A pilot randomized controlled trial (RCT) found that Crohn’s disease (CD) patients given high dose vitamin D supplementation have fewer relapses than those given low dose; however, this difference was insignificant.

Crohn’s disease is an inflammatory bowel disease caused by inflammation of the digestive tract lining. The symptoms often include abdominal pain, severe diarrhea, fatigue, weight loss and malnutrition.
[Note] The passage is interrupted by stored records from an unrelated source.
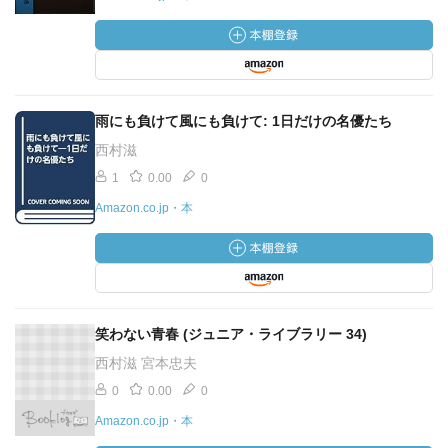
雨にも負けて風にも負けて: 1日だけの名優たち
西村滋
1
0.00
0
Amazon.co.jp・本
笑わない青春 (ジュニア・ライブラリー 34)
西村滋 宮本忠夫
0
0.00
0
Amazon.co.jp・本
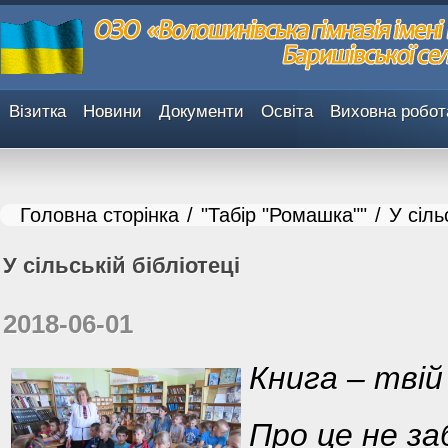
Візитка
Новини
Документи
Освіта
Виховна робот
Головна сторінка
/
"Табір "Ромашка""
/
У сіль
У сільській бібліотеці
2018-06-01
Книга – твій
Про це не за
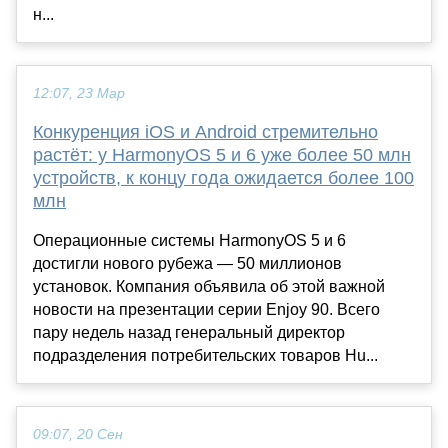
н...
12:07, 23 Мар
Конкуренция iOS и Android стремительно
растёт: у HarmonyOS 5 и 6 уже более 50 млн
устройств, к концу года ожидается более 100
млн
Операционные системы HarmonyOS 5 и 6
достигли нового рубежа — 50 миллионов
установок. Компания объявила об этой важной
новости на презентации серии Enjoy 90. Всего
пару недель назад генеральный директор
подразделения потребительских товаров Hu...
09:07, 20 Сен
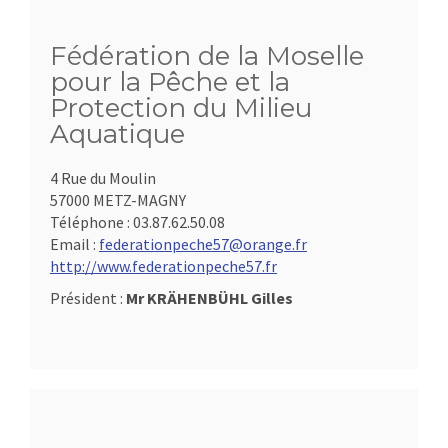
Fédération de la Moselle
pour la Pêche et la
Protection du Milieu
Aquatique
4 Rue du Moulin
57000 METZ-MAGNY
Téléphone :
03.87.62.50.08
Email :
federationpeche57@orange.fr
http://www.federationpeche57.fr
Président :
Mr KRÄHENBÜHL Gilles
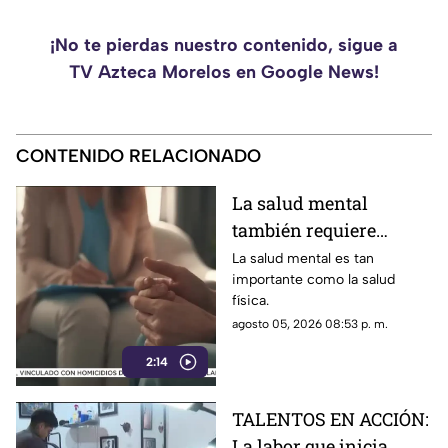
¡No te pierdas nuestro contenido, sigue a
TV Azteca Morelos en Google News!
CONTENIDO RELACIONADO
La salud mental
también requiere
atención
La salud mental es tan
importante como la salud
física.
agosto 05, 2026 08:53 p. m.
2:14
TALENTOS EN ACCIÓN:
La labor que inicia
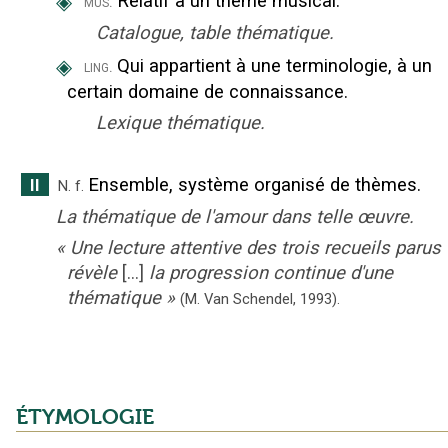
◈
Relatif à un thème musical.
mus.
Catalogue, table thématique.
◈
Qui appartient à une terminologie, à un
ling.
certain domaine de connaissance.
Lexique thématique.
Ensemble, système organisé de thèmes.
II
N.
f.
La thématique de l'amour dans telle œuvre.
«
Une lecture attentive des trois recueils parus
révèle
[...]
la progression continue d'une
thématique
»
(M. Van Schendel,
1993).
ÉTYMOLOGIE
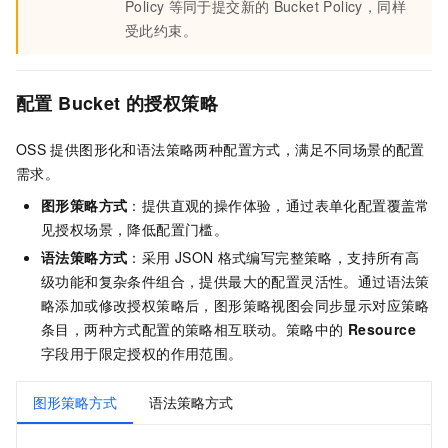
Policy
等同于提交新的
Bucket Policy，同样
受此约束。
配置
Bucket
的授权策略
OSS
提供图形化和语法策略两种配置方式，满足不同场景的配置
需求。
图形策略方式
：提供直观的操作体验，通过表单化配置覆盖常
见授权场景，降低配置门槛。
语法策略方式
：采用
JSON
格式编写完整策略，支持所有高
级功能和复杂条件组合，提供最大的配置灵活性。通过语法策
略添加或修改授权策略后，图形策略视图会同步显示对应策略
条目，两种方式配置的策略相互联动。策略中的
Resource
字段用于限定授权的作用范围。
图形策略方式
语法策略方式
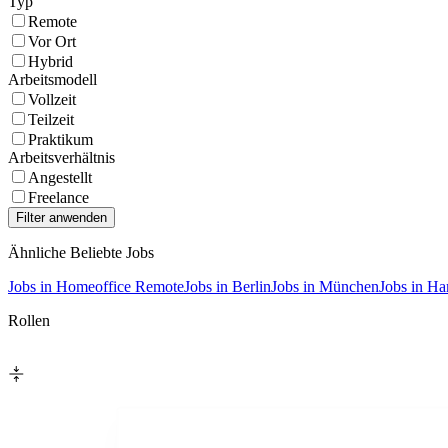
Typ
Remote
Vor Ort
Hybrid
Arbeitsmodell
Vollzeit
Teilzeit
Praktikum
Arbeitsverhältnis
Angestellt
Freelance
Ähnliche Beliebte Jobs
Jobs in Homeoffice Remote
Jobs in Berlin
Jobs in München
Jobs in H
Rollen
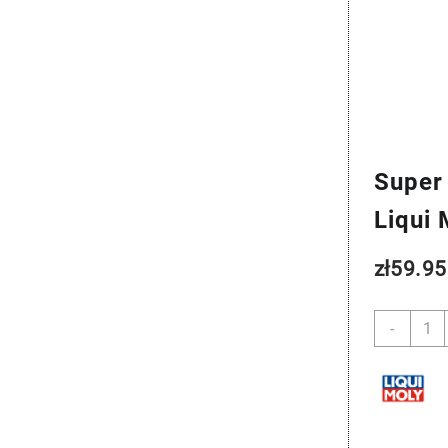
Super 
Liqui
zł
59.95
ilość
-
Super
Diese
Additi
(0,25L
-
Liqui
Researchers have found that vitamin D helps Crohn’s patients relieve their painful, and at times, debilitating symptoms. A randomized controlled trial discovered that CD patients who supplemented with 2000 IU daily for three months were more likely to maintain their intestinal permeability compared to those who received placebo. Intestinal permeability measures “gut leakiness,” a known predictor for clinical relapse in CD. Furthermore, the same RCT discovered the maintenance of intestinal permeability was likely attributed to the reduction of inflammation and strengthened immune system (measured by C-reactive protein and antimicrobial peptides, respectively) in those who received vitamin D supplementation. The difference in antimicrobial peptide levels was most pronounced when patients’ vitamin D levels reached 40 ng/ml or greater.

In a new pilot RCT, researchers aimed to determine the most effective vitamin D dosage for the treatment of Crohn’s disease. They compared the effects of high dose vitamin D supplementation at 10,000 IU daily to 1000 IU daily for 12 months among 34 patients with CD in remission.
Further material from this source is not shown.